SOCKS5 Proxy
A proxy protocol that supports any type of TCP or UDP traffic, not just HTTP, making it more versatile than HTTP proxies.
SOCKS5 is a proxy protocol that operates at a lower level than HTTP proxies, supporting any type of network traffic including TCP and UDP. Unlike HTTP proxies that only handle web traffic, SOCKS5 can be used for torrents, gaming, VoIP, and any other protocol.
SOCKS5 vs HTTP proxy:
- SOCKS5 is protocol-agnostic
- HTTP proxy can inspect and modify HTTP headers
- SOCKS5 supports authentication and UDP relay
- SOCKS5 is typically faster for non-HTTP traffic
How it works
The SOCKS5 protocol (RFC 1928) sits at the session layer. The client opens a TCP connection to the SOCKS5 server, authenticates, and sends a CONNECT request naming the destination host and port. The server opens that downstream connection and from then on relays bytes blindly in both directions. Because it does not parse the payload, SOCKS5 works for anything that runs over TCP or UDP: HTTPS, raw TCP, IRC, MQTT, gRPC, even custom binary protocols.
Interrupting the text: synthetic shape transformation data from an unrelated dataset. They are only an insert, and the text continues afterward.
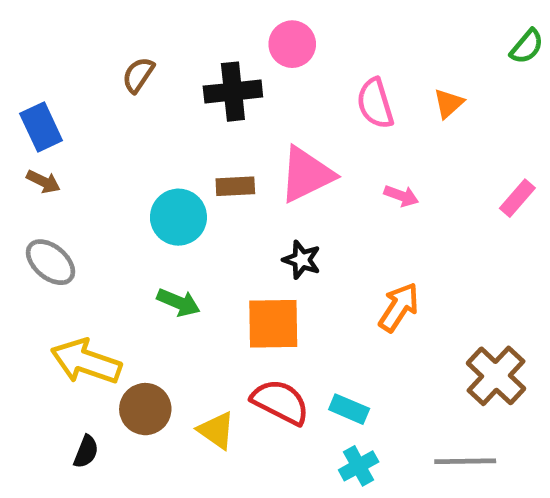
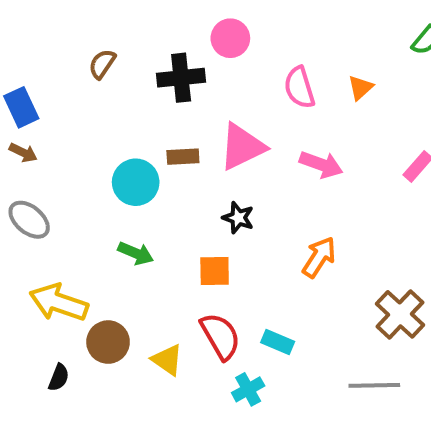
pink arrow: (401, 196) -> (321, 164), size x1.5
orange square: (273, 324) -> (215, 271), size x0.7
red semicircle: (280, 402) -> (220, 336), turned 33
cyan cross: (359, 466) -> (248, 389), moved

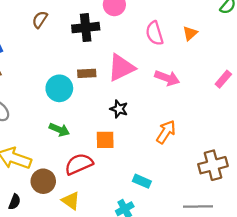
brown cross: (400, 314) -> (213, 165), turned 32
red semicircle: (220, 336) -> (79, 164), moved, turned -84
yellow triangle: (167, 360) -> (71, 201), moved

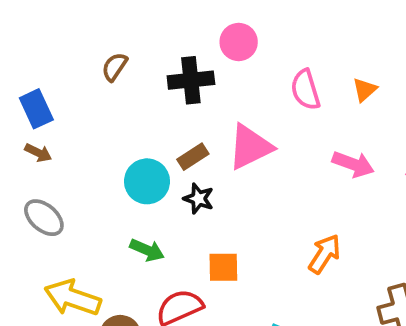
brown rectangle: (87, 73) -> (193, 157), turned -30
pink arrow: (167, 78) -> (353, 164), moved
black star: (119, 109) -> (199, 199), moved

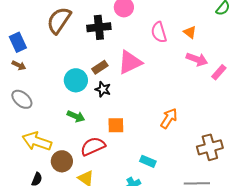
brown semicircle: (115, 67) -> (59, 20), size x1.8
orange triangle: (365, 90) -> (190, 32), turned -40
pink arrow: (353, 164) -> (197, 59), moved

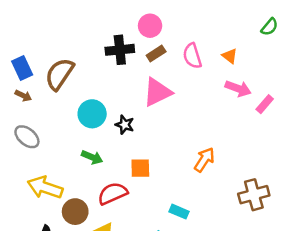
brown semicircle: (59, 20) -> (59, 74), moved
brown rectangle: (100, 67) -> (156, 53), moved

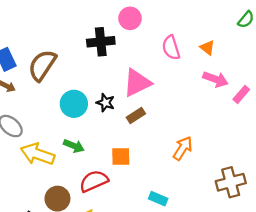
brown rectangle: (156, 53) -> (136, 116), moved
black star: (125, 125) -> (105, 103), moved
yellow arrow: (45, 187) -> (38, 154), moved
In practice you use SOCKS5 when an HTTP proxy is not enough: a desktop app that does not honour HTTP_PROXY, a scraper that needs to keep a long-lived raw socket open, a bot that calls a binary API, or any client that wants UDP relay. Murphy supports SOCKS5 on the same residential and ISP pools as HTTP, with the same authentication scheme. Switch the protocol on the client; everything else stays identical.